A simple blocking and tiling utility using PyTorch

Primary LanguagePython

Block Unblock Lib

Blocking and tiling is often needed to achieve:

  • Good cache hits in GPU/accelerator memory
  • Better reuse of activations or weights for matrix multiplications

This is a simple yet much faster method to blocking and unblocking data using existing PyTorch functions.

Inspired by previous work using numpy

The Slow Way

A nested for-loops approach would look something like the snippet below:

def block_tensor_element_by_element(tensor, block_dim=128, ublock_dim=64, tile_dim=32, face_dim=16):
    # Example of reshaping and permuting element by element
    blocks_r = tensor.shape[-2] // block_dim
    blocks_c = tensor.shape[-1] // block_dim
    ublocks_r = block_dim // ublock_dim
    ublocks_c = block_dim // ublock_dim
    tiles_r = ublock_dim // tile_dim
    tiles_c = ublock_dim // tile_dim
    faces_r = tile_dim // face_dim
    faces_c = tile_dim // face_dim

    # Manually reshape the tensor
    blocked_tensor = []
    for br in range(blocks_r):
        for ur in range(ublocks_r):
            for tr in range(tiles_r):
                for fr in range(faces_r):
                    for bc in range(blocks_c):
                        for uc in range(ublocks_c):
                            for tc in range(tiles_c):
                                for fc in range(faces_c):
                                    block = tensor[br*block_dim:(br+1)*block_dim, bc*block_dim:(bc+1)*block_dim]
                                    ublock = block[ur*ublock_dim:(ur+1)*ublock_dim, uc*ublock_dim:(uc+1)*ublock_dim]
                                    tile = ublock[tr*tile_dim:(tr+1)*tile_dim, tc*tile_dim:(tc+1)*tile_dim]
                                    face = tile[fr*face_dim:(fr+1)*face_dim, fc*face_dim:(fc+1)*face_dim]
                                    blocked_tensor.append(face)

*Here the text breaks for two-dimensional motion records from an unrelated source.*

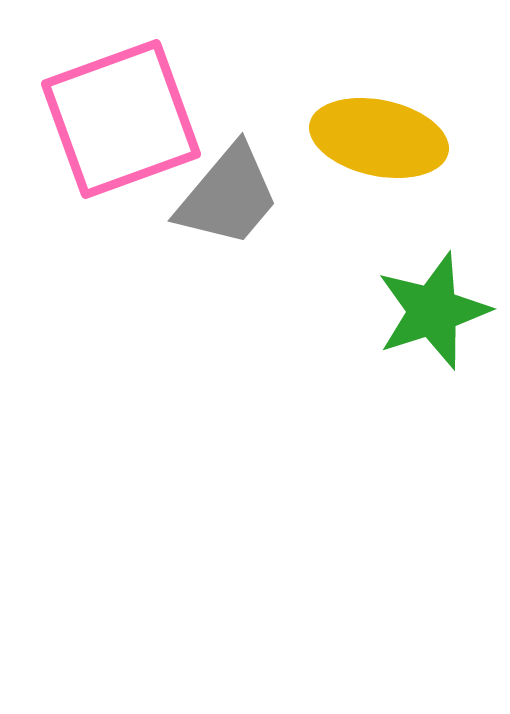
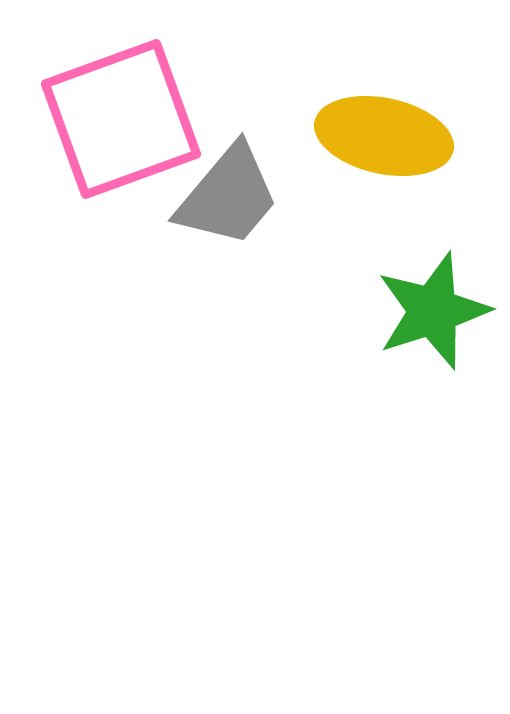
yellow ellipse: moved 5 px right, 2 px up
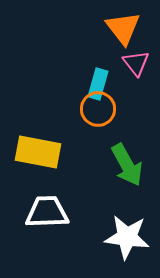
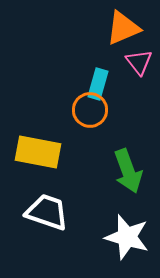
orange triangle: rotated 45 degrees clockwise
pink triangle: moved 3 px right, 1 px up
orange circle: moved 8 px left, 1 px down
green arrow: moved 1 px right, 6 px down; rotated 9 degrees clockwise
white trapezoid: rotated 21 degrees clockwise
white star: rotated 9 degrees clockwise
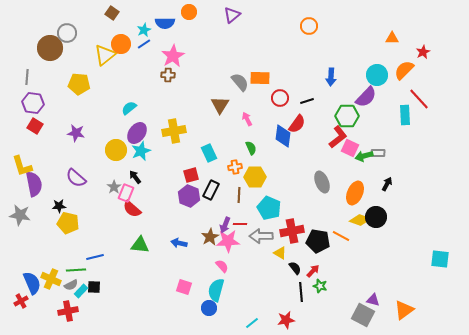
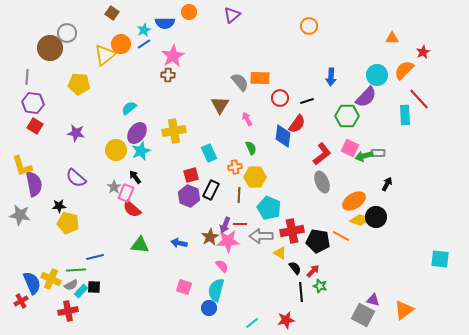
red L-shape at (338, 137): moved 16 px left, 17 px down
orange ellipse at (355, 193): moved 1 px left, 8 px down; rotated 35 degrees clockwise
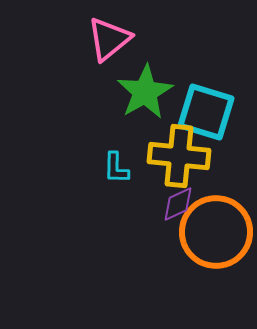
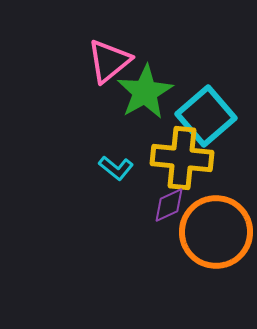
pink triangle: moved 22 px down
cyan square: moved 4 px down; rotated 32 degrees clockwise
yellow cross: moved 3 px right, 2 px down
cyan L-shape: rotated 52 degrees counterclockwise
purple diamond: moved 9 px left, 1 px down
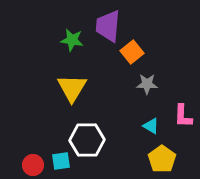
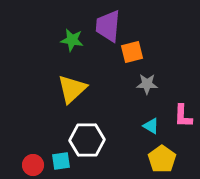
orange square: rotated 25 degrees clockwise
yellow triangle: moved 1 px down; rotated 16 degrees clockwise
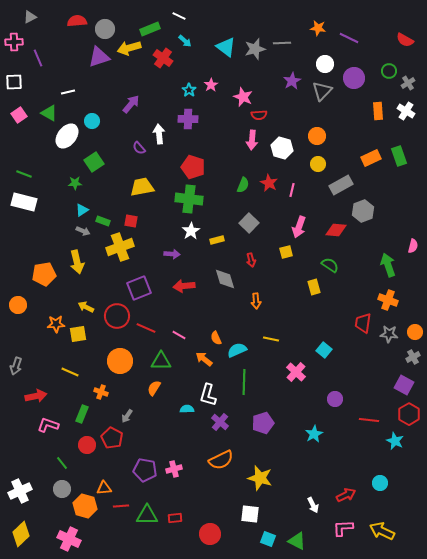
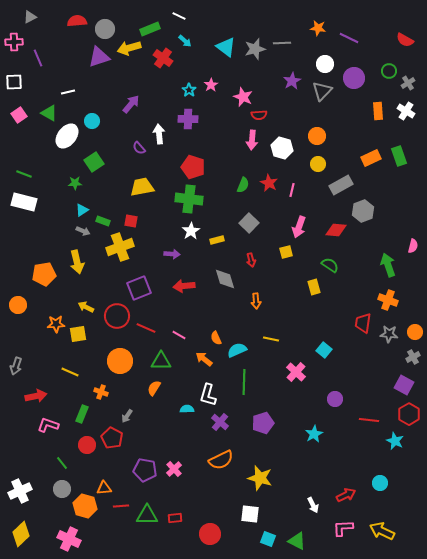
pink cross at (174, 469): rotated 28 degrees counterclockwise
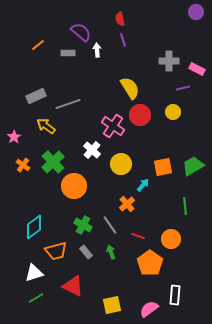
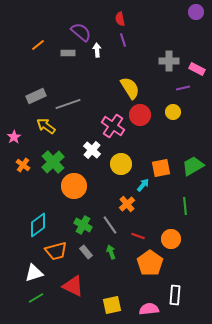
orange square at (163, 167): moved 2 px left, 1 px down
cyan diamond at (34, 227): moved 4 px right, 2 px up
pink semicircle at (149, 309): rotated 30 degrees clockwise
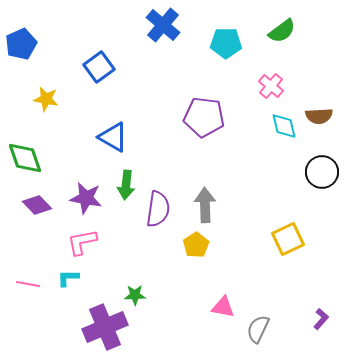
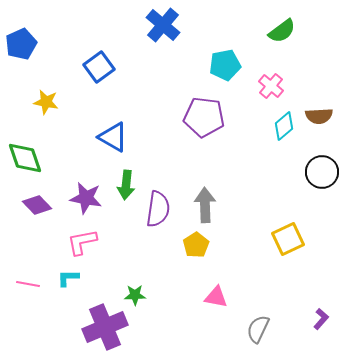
cyan pentagon: moved 1 px left, 22 px down; rotated 12 degrees counterclockwise
yellow star: moved 3 px down
cyan diamond: rotated 64 degrees clockwise
pink triangle: moved 7 px left, 10 px up
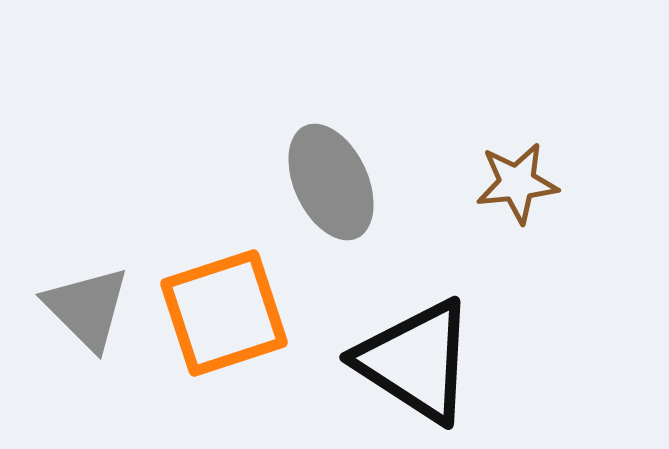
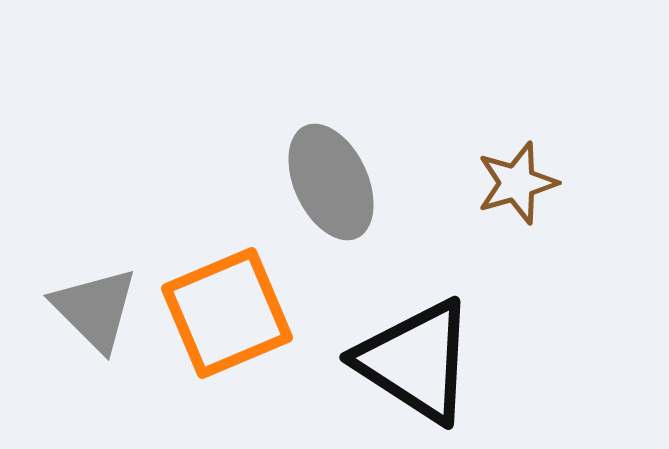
brown star: rotated 10 degrees counterclockwise
gray triangle: moved 8 px right, 1 px down
orange square: moved 3 px right; rotated 5 degrees counterclockwise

    # Reshape back into 2D
    concatenated_tensor = torch.cat(blocked_tensor)
    result = concatenated_tensor.reshape(tensor.shape[-2], tensor.shape[-1])
    return result

Achieving 35 samples/s using my AMD EPYC CPU.

The fast way

Let's use the provided 2D blocking and tiling function with the same default parameters

from block_unblock import block_tensor

block_act = block_tensor(tensor)

Achieving 6000 samples/s using the same CPU. This seraializes the batch dim which could be parallelized as well for further speed up.